### Exercise inputs

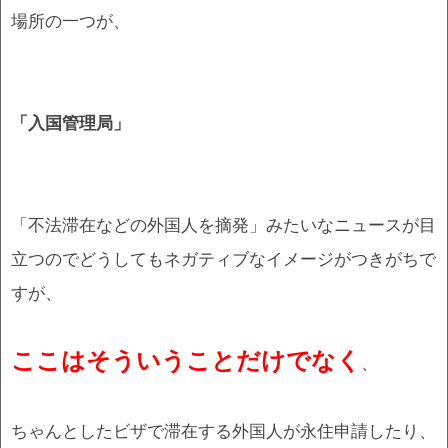
場所の一つが、
「入国管理局」
「不法滞在などの外国人を摘発」みたいなニュースが目
立つのでどうしてもネガティブなイメージがつきがちで
すが、
ここはそういうことだけでなく
、
ちゃんとしたビザで滞在する外国人が永住申請したり、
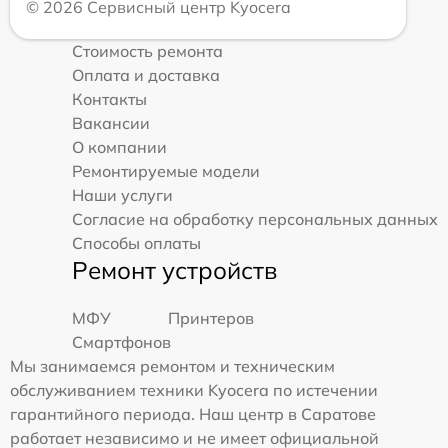
© 2026 Сервисный центр Kyocera
Стоимость ремонта
Оплата и доставка
Контакты
Вакансии
О компании
Ремонтируемые модели
Наши услуги
Согласие на обработку персональных данных
Способы оплаты
Ремонт устройств
МФУ
Принтеров
Смартфонов
Мы занимаемся ремонтом и техническим
обслуживанием техники Kyocera по истечении
гарантийного периода. Наш центр в Саратове
работает независимо и не имеет официальной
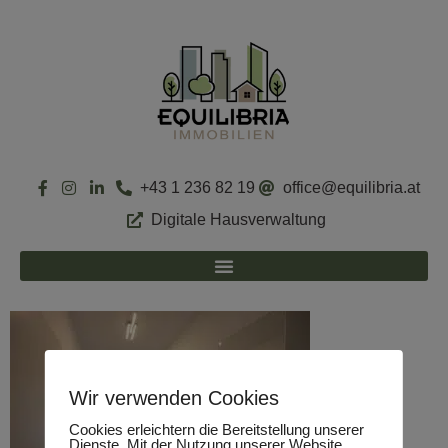
+43 1 236 82 19
office@equilibria.at
Digitale Hausverwaltung
Wir verwenden Cookies
Cookies erleichtern die Bereitstellung unserer
Dienste. Mit der Nutzung unserer Website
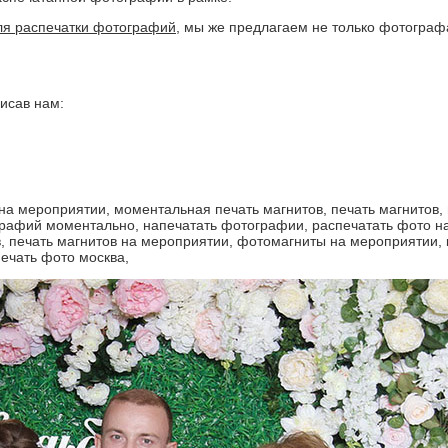
ля распечатки фотографий
, мы же предлагаем не только фотогра
исав нам:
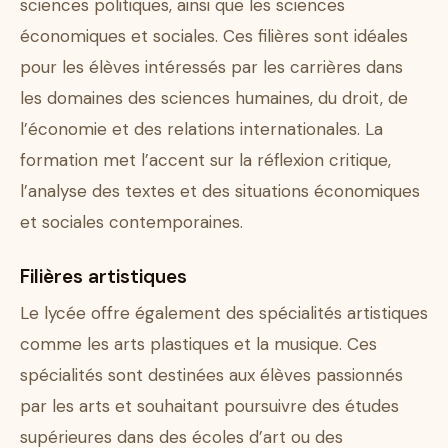
sciences politiques, ainsi que les sciences
économiques et sociales. Ces filières sont idéales
pour les élèves intéressés par les carrières dans
les domaines des sciences humaines, du droit, de
l’économie et des relations internationales. La
formation met l’accent sur la réflexion critique,
l’analyse des textes et des situations économiques
et sociales contemporaines.
Filières artistiques
Le lycée offre également des spécialités artistiques
comme les arts plastiques et la musique. Ces
spécialités sont destinées aux élèves passionnés
par les arts et souhaitant poursuivre des études
supérieures dans des écoles d’art ou des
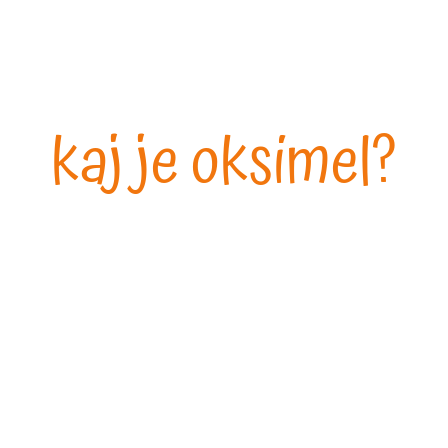
kaj je oksimel?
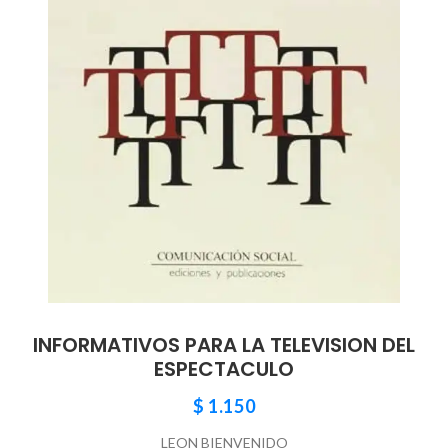
INFORMATIVOS PARA LA TELEVISION DEL
ESPECTACULO
$
1.150
LEON BIENVENIDO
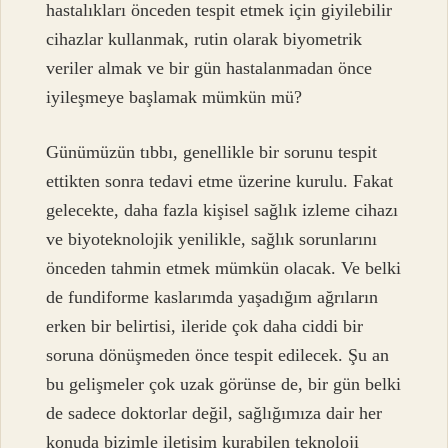
hastalıkları önceden tespit etmek için giyilebilir
cihazlar kullanmak, rutin olarak biyometrik
veriler almak ve bir gün hastalanmadan önce
iyileşmeye başlamak mümkün mü?
Günümüzün tıbbı, genellikle bir sorunu tespit
ettikten sonra tedavi etme üzerine kurulu. Fakat
gelecekte, daha fazla kişisel sağlık izleme cihazı
ve biyoteknolojik yenilikle, sağlık sorunlarını
önceden tahmin etmek mümkün olacak. Ve belki
de fundiforme kaslarımda yaşadığım ağrıların
erken bir belirtisi, ileride çok daha ciddi bir
soruna dönüşmeden önce tespit edilecek. Şu an
bu gelişmeler çok uzak görünse de, bir gün belki
de sadece doktorlar değil, sağlığımıza dair her
konuda bizimle iletişim kurabilen teknoloji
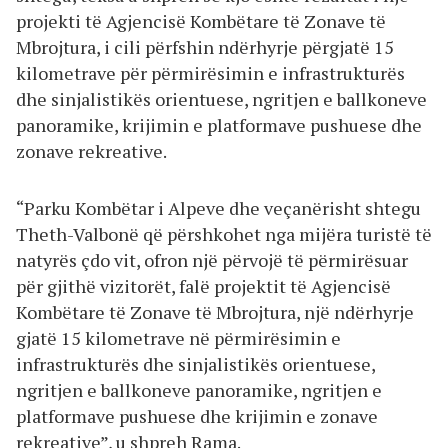
projekti të Agjencisë Kombëtare të Zonave të
Mbrojtura, i cili përfshin ndërhyrje përgjatë 15
kilometrave për përmirësimin e infrastrukturës
dhe sinjalistikës orientuese, ngritjen e ballkoneve
panoramike, krijimin e platformave pushuese dhe
zonave rekreative.
“Parku Kombëtar i Alpeve dhe veçanërisht shtegu
Theth-Valbonë që përshkohet nga mijëra turistë të
natyrës çdo vit, ofron një përvojë të përmirësuar
për gjithë vizitorët, falë projektit të Agjencisë
Kombëtare të Zonave të Mbrojtura, një ndërhyrje
gjatë 15 kilometrave në përmirësimin e
infrastrukturës dhe sinjalistikës orientuese,
ngritjen e ballkoneve panoramike, ngritjen e
platformave pushuese dhe krijimin e zonave
rekreative”, u shpreh Rama.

### About this task
When you repeat the material, keep every word exact and drop the pictures.

### Solution to the problem
場所の一つが、
「入国管理局」
「不法滞在などの外国人を摘発」みたいなニュースが目
立つのでどうしてもネガティブなイメージがつきがちで
すが、
ここはそういうことだけでなく
、
ちゃんとしたビザで滞在する外国人が永住申請したり、
© 2026 Сервисный центр Kyocera
Стоимость ремонта
Оплата и доставка
Контакты
Вакансии
О компании
Ремонтируемые модели
Наши услуги
Согласие на обработку персональных данных
Способы оплаты
Ремонт устройств
МФУ
Принтеров
Смартфонов
Мы занимаемся ремонтом и техническим
обслуживанием техники Kyocera по истечении
гарантийного периода. Наш центр в Саратове
работает независимо и не имеет официальной
+43 1 236 82 19
office@equilibria.at
Digitale Hausverwaltung
Wir verwenden Cookies
Cookies erleichtern die Bereitstellung unserer
Dienste. Mit der Nutzung unserer Website
ля распечатки фотографий
, мы же предлагаем не только фотогра
исав нам:
sciences politiques, ainsi que les sciences
économiques et sociales. Ces filières sont idéales
pour les élèves intéressés par les carrières dans
les domaines des sciences humaines, du droit, de
l’économie et des relations internationales. La
formation met l’accent sur la réflexion critique,
l’analyse des textes et des situations économiques
et sociales contemporaines.
Filières artistiques
Le lycée offre également des spécialités artistiques
comme les arts plastiques et la musique. Ces
spécialités sont destinées aux élèves passionnés
par les arts et souhaitant poursuivre des études
supérieures dans des écoles d’art ou des
kaj je oksimel?
INFORMATIVOS PARA LA TELEVISION DEL
ESPECTACULO
$
1.150
LEON BIENVENIDO
hastalıkları önceden tespit etmek için giyilebilir
cihazlar kullanmak, rutin olarak biyometrik
veriler almak ve bir gün hastalanmadan önce
iyileşmeye başlamak mümkün mü?
Günümüzün tıbbı, genellikle bir sorunu tespit
ettikten sonra tedavi etme üzerine kurulu. Fakat
gelecekte, daha fazla kişisel sağlık izleme cihazı
ve biyoteknolojik yenilikle, sağlık sorunlarını
önceden tahmin etmek mümkün olacak. Ve belki
de fundiforme kaslarımda yaşadığım ağrıların
erken bir belirtisi, ileride çok daha ciddi bir
soruna dönüşmeden önce tespit edilecek. Şu an
bu gelişmeler çok uzak görünse de, bir gün belki
de sadece doktorlar değil, sağlığımıza dair her
konuda bizimle iletişim kurabilen teknoloji
projekti të Agjencisë Kombëtare të Zonave të
Mbrojtura, i cili përfshin ndërhyrje përgjatë 15
kilometrave për përmirësimin e infrastrukturës
dhe sinjalistikës orientuese, ngritjen e ballkoneve
panoramike, krijimin e platformave pushuese dhe
zonave rekreative.
“Parku Kombëtar i Alpeve dhe veçanërisht shtegu
Theth-Valbonë që përshkohet nga mijëra turistë të
natyrës çdo vit, ofron një përvojë të përmirësuar
për gjithë vizitorët, falë projektit të Agjencisë
Kombëtare të Zonave të Mbrojtura, një ndërhyrje
gjatë 15 kilometrave në përmirësimin e
infrastrukturës dhe sinjalistikës orientuese,
ngritjen e ballkoneve panoramike, ngritjen e
platformave pushuese dhe krijimin e zonave
rekreative”, u shpreh Rama.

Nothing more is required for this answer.